• _What this task involves_:
This exercise calls for the data below to be retyped exactly, minus any images.

• _Given information_:

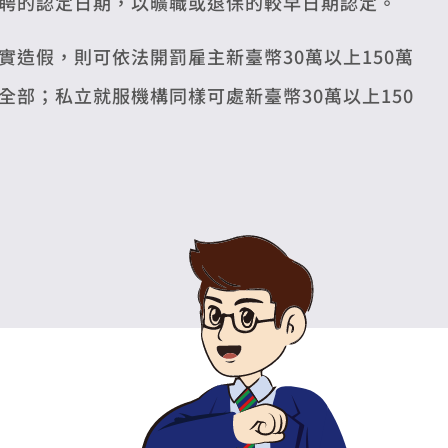
聘的認定日期，以曠職或退保的較早日期認定。
造假，則可依法開罰雇主新臺幣30萬以上150萬
部；私立就服機構同樣可處新臺幣30萬以上150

• _Answer for this exercise_:
聘的認定日期，以曠職或退保的較早日期認定。
造假，則可依法開罰雇主新臺幣30萬以上150萬
部；私立就服機構同樣可處新臺幣30萬以上150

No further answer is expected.